Accurate variant detection
Our SOPHiA DDM™ for Solid Tumors solutions enable advanced, in-house analysis of complex variant classes. The algorithm-powered capabilities of the SOPHiA DDM™ Platform support accurate detection of single nucleotide variants (SNVs), insertions and deletions (Indels) and copy number variations (CNVs), as well as mutational biomarkers, such as:
Gene fusions
Found across solid tumor types, such as lung, colorectal, skin and brain cancers. Our technology covers key fusion biomarkers, including NTRK and RET, and supports novel fusion detection.
MET exon14 skipping
A rare oncogenic driver and therapeutic target for non-small cell lung carcinomas.
Gene amplification
Amplification has prognostic and diagnostic implications and is a mechanism of acquired drug resistance.
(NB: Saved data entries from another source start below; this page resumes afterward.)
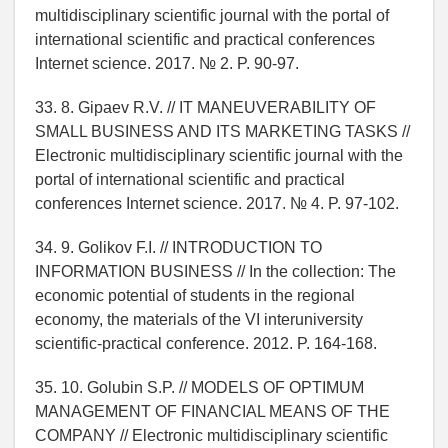
multidisciplinary scientific journal with the portal of
international scientific and practical conferences
Internet science. 2017. № 2. P. 90-97.
33. 8. Gipaev R.V. // IT MANEUVERABILITY OF
SMALL BUSINESS AND ITS MARKETING TASKS //
Electronic multidisciplinary scientific journal with the
portal of international scientific and practical
conferences Internet science. 2017. № 4. P. 97-102.
34. 9. Golikov F.I. // INTRODUCTION TO
INFORMATION BUSINESS // In the collection: The
economic potential of students in the regional
economy, the materials of the VI interuniversity
scientific-practical conference. 2012. P. 164-168.
35. 10. Golubin S.P. // MODELS OF OPTIMUM
MANAGEMENT OF FINANCIAL MEANS OF THE
COMPANY // Electronic multidisciplinary scientific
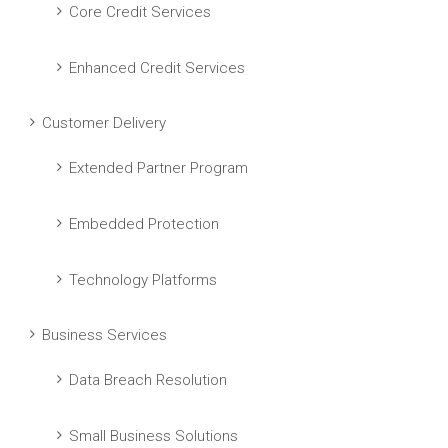
Core Credit Services
Enhanced Credit Services
Customer Delivery
Extended Partner Program
Embedded Protection
Technology Platforms
Business Services
Data Breach Resolution
Small Business Solutions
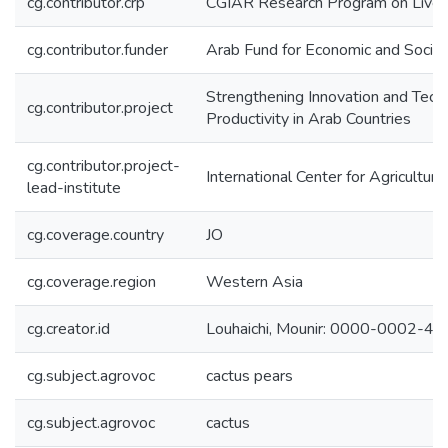
cg.contributor.crp
CGIAR Research Program on Lives
cg.contributor.funder
Arab Fund for Economic and Soci
Strengthening Innovation and Tech
cg.contributor.project
Productivity in Arab Countries
cg.contributor.project-
International Center for Agricultu
lead-institute
cg.coverage.country
JO
cg.coverage.region
Western Asia
cg.creator.id
Louhaichi, Mounir: 0000-0002-4
cg.subject.agrovoc
cactus pears
cg.subject.agrovoc
cactus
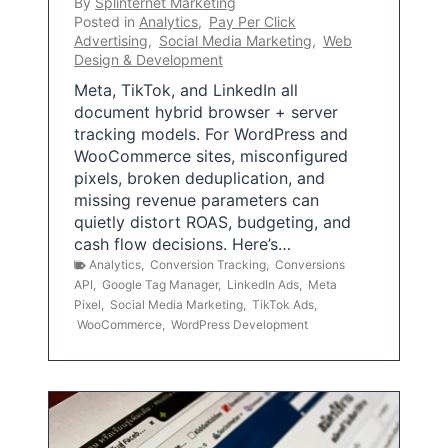
By
Splinternet Marketing
Posted in
Analytics
,
Pay Per Click
Advertising
,
Social Media Marketing
,
Web
Design & Development
Meta, TikTok, and LinkedIn all
document hybrid browser + server
tracking models. For WordPress and
WooCommerce sites, misconfigured
pixels, broken deduplication, and
missing revenue parameters can
quietly distort ROAS, budgeting, and
cash flow decisions. Here’s…
Analytics
,
Conversion Tracking
,
Conversions
API
,
Google Tag Manager
,
LinkedIn Ads
,
Meta
Pixel
,
Social Media Marketing
,
TikTok Ads
,
WooCommerce
,
WordPress Development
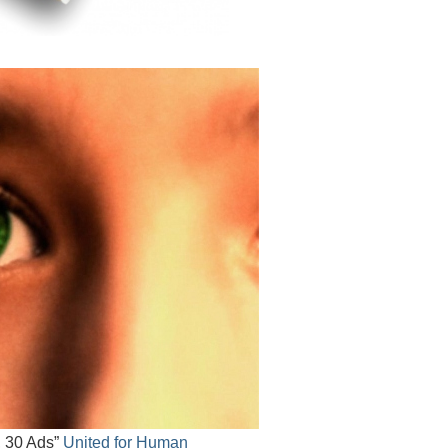
, 30 Ads”
United for Human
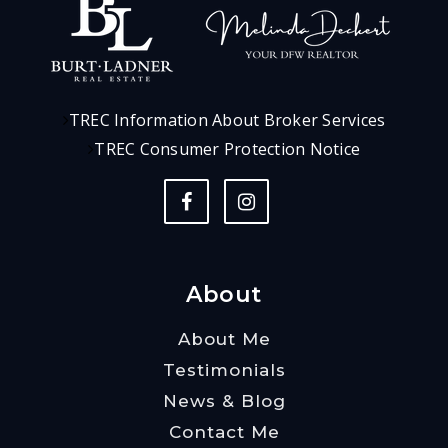
TREC Information About Broker Services
TREC Consumer Protection Notice
About
About Me
Testimonials
News & Blog
Contact Me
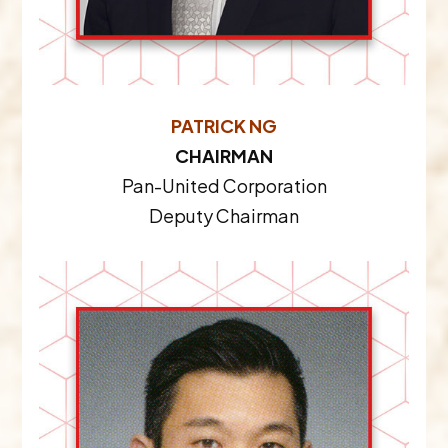
PATRICK NG
CHAIRMAN
Pan-United Corporation
Deputy Chairman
Microsatellite Instability (MSI)
A molecular fingerprint for defects in the mismatch repair pathway, associated with colorectal and other cancers.
Tumor Mutational Burden (TMB)
A prognostic biomarker that measures the quantity of mutations in tumor cells.
Genomic Integrity (GI)
Our deep learning-powered GI Index recognizes patterns of genomic instability associated with homologous recombination deficiency in high-grade serous ovarian cancer.
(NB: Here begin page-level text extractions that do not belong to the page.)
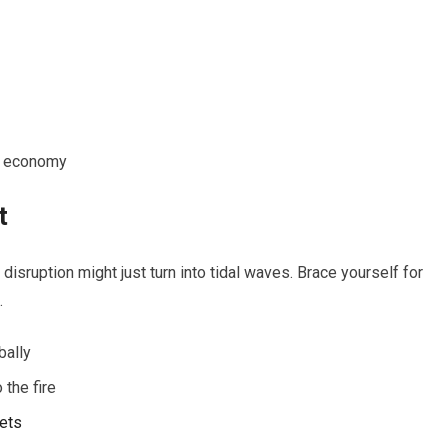
he economy
t
 disruption might just turn into tidal waves. Brace yourself for
.
bally
 the fire
ets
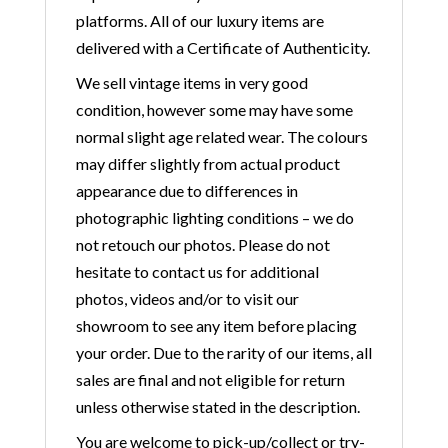
platforms. All of our luxury items are
delivered with a Certificate of Authenticity.
We sell vintage items in very good
condition, however some may have some
normal slight age related wear. The colours
may differ slightly from actual product
appearance due to differences in
photographic lighting conditions – we do
not retouch our photos. Please do not
hesitate to contact us for additional
photos, videos and/or to visit our
showroom to see any item before placing
your order. Due to the rarity of our items, all
sales are final and not eligible for return
unless otherwise stated in the description.
You are welcome to pick-up/collect or try-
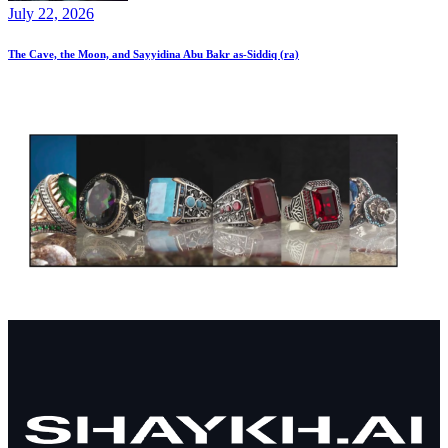
July 22, 2026
The Cave, the Moon, and Sayyidina Abu Bakr as-Siddiq (ra)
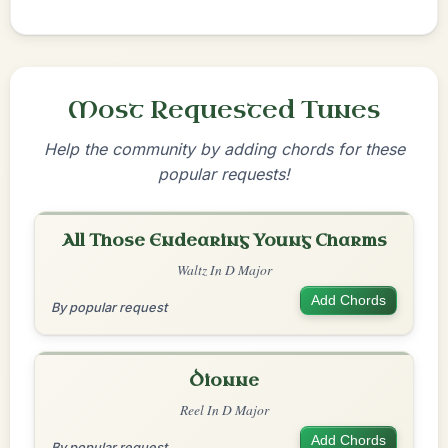
Most Requested Tunes
Help the community by adding chords for these
popular requests!
All Those Endearing Young Charms
Waltz In D Major
Add Chords
By popular request
Dionne
Reel In D Major
Add Chords
By popular request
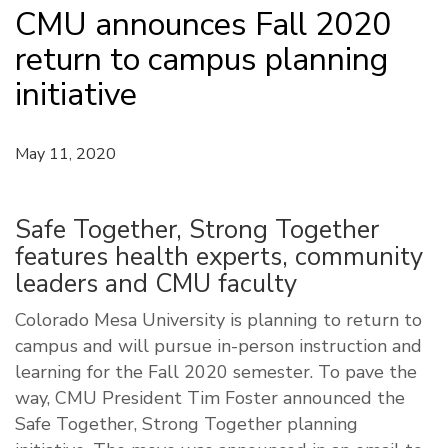
CMU announces Fall 2020
return to campus planning
initiative
May 11, 2020
Safe Together, Strong Together
features health experts, community
leaders and CMU faculty
Colorado Mesa University is planning to return to
campus and will pursue in-person instruction and
learning for the Fall 2020 semester. To pave the
way, CMU President Tim Foster announced the
Safe Together, Strong Together planning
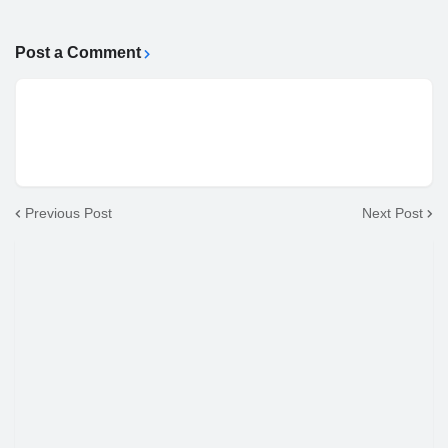
Post a Comment
Previous Post
Next Post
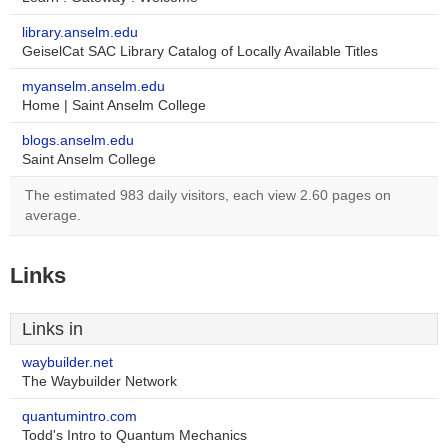
library.anselm.edu
GeiselCat SAC Library Catalog of Locally Available Titles
myanselm.anselm.edu
Home | Saint Anselm College
blogs.anselm.edu
Saint Anselm College
The estimated 983 daily visitors, each view 2.60 pages on
average.
Links
Links in
waybuilder.net
The Waybuilder Network
quantumintro.com
Todd's Intro to Quantum Mechanics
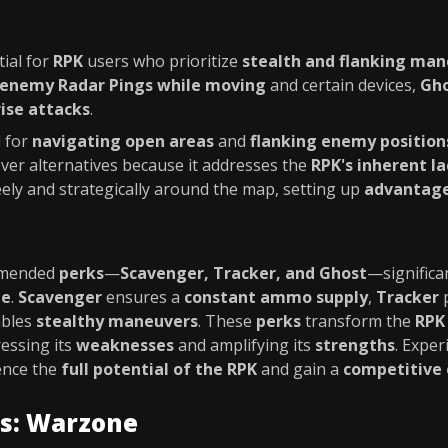
tial for
RPK
users who prioritize
stealth and flanking ma
 enemy Radar Pings while moving
and certain devices,
Gh
rise attacks
.
l for
navigating open areas
and
flanking enemy position
er alternatives because it addresses the
RPK's inherent la
ely and strategically around the map, setting up
advantag
ommended
perks
—
Scavenger, Tracker, and Ghost
—significa
ne
.
Scavenger
ensures a
constant ammo supply
,
Tracker
p
bles
stealthy maneuvers
. These
perks
transform the
RPK
ressing its
weaknesses
and amplifying its
strengths
. Expe
ence the
full potential of the RPK
and gain a
competitive
es: Warzone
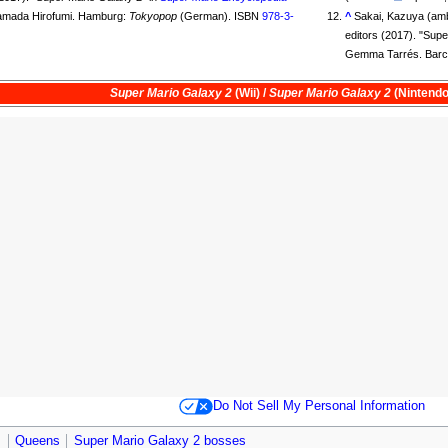
Yamada Hirofumi. Hamburg:
Tokyopop
(German). ISBN
978-3-
^
Sakai, Kazuya (amb
editors (2017). "Sup
Gemma Tarrés. Barc
Super Mario Galaxy 2
(Wii) /
Super Mario Galaxy 2
(Nintendo
Do Not Sell My Personal Information
s
Queens
Super Mario Galaxy 2 bosses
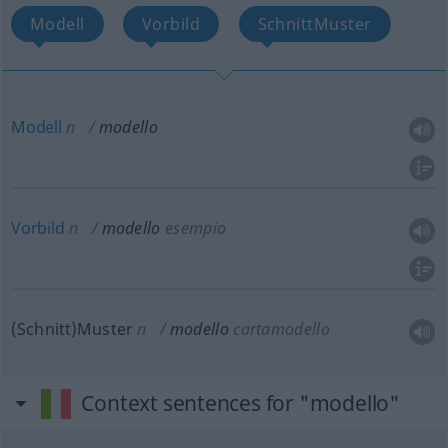
Modell
Vorbild
SchnittMuster
Modell
n
modello
Vorbild
n
modello
esempio
(Schnitt)Muster
n
modello
cartamodello
Context sentences for "modello"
Streamlined variant assessment
Interpretation has been one of the most complex and time-consuming aspects of transforming genomic data into meaningful results. The SOPHiA DDM™ for Solid Tumors solutions are equipped with intuitive variant filters and automatic, artificial intelligence-enabled prioritization options that streamline and accelerate the interpretation workflow.
Illustrative representation of tertiary analysis workflow in SOPHiA DDM™.
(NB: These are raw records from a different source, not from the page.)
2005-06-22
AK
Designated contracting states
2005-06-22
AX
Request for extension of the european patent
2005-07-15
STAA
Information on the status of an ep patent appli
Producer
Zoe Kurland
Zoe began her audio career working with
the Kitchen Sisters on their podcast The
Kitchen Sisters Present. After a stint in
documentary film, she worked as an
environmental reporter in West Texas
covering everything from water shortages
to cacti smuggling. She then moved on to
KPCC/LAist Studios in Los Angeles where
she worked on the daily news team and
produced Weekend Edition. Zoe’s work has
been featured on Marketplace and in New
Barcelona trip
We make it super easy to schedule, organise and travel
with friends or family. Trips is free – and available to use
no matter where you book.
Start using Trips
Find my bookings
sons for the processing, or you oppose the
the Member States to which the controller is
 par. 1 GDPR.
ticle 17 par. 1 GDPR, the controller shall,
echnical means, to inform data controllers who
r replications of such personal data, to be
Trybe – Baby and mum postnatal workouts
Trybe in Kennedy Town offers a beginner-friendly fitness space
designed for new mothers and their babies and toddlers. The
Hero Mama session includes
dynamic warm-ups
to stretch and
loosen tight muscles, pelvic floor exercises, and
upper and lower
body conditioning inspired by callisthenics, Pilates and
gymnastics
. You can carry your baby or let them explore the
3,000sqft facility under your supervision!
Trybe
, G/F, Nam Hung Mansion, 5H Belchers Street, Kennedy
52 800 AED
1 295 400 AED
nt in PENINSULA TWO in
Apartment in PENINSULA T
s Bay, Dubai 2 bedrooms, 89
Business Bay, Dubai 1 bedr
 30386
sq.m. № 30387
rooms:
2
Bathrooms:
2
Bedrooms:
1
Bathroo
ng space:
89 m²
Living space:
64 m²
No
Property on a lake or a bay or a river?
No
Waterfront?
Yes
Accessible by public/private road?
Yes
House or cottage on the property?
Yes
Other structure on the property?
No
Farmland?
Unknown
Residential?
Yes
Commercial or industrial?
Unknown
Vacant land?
Advanced decision-making support
The OncoPortal Plus feature for SOPHiA DDM™ matches solid tumor molecular profiles with clinical associations and available clinical trials, leveraging expertly curated evidence powered by JAX-CKB™. After interpretation, the flexible reporting tools enables you to prepare push-button, comprehensive reports that are customizable to your needs.